_What you will do_:
Once you find the line that contains "August 2019" in the entries below, give it again along with every following line, unchanged, through the final one.

_Dataset entries_:
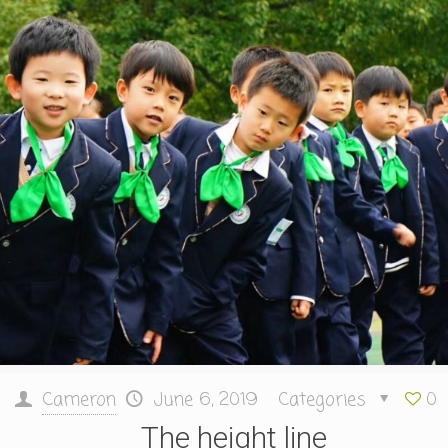
Cameron
June 6, 2019
Categories
0
The height line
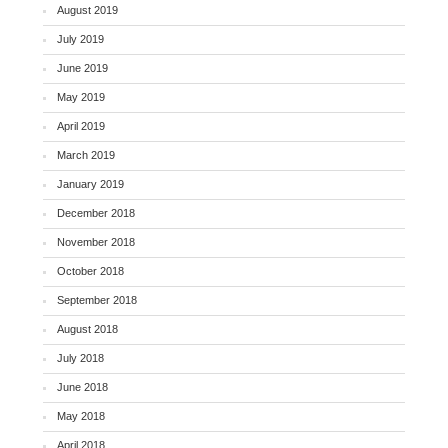
August 2019
July 2019
June 2019
May 2019
April 2019
March 2019
January 2019
December 2018
November 2018
October 2018
September 2018
August 2018
July 2018
June 2018
May 2018
April 2018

_Result of this exercise_:
August 2019
July 2019
June 2019
May 2019
April 2019
March 2019
January 2019
December 2018
November 2018
October 2018
September 2018
August 2018
July 2018
June 2018
May 2018
April 2018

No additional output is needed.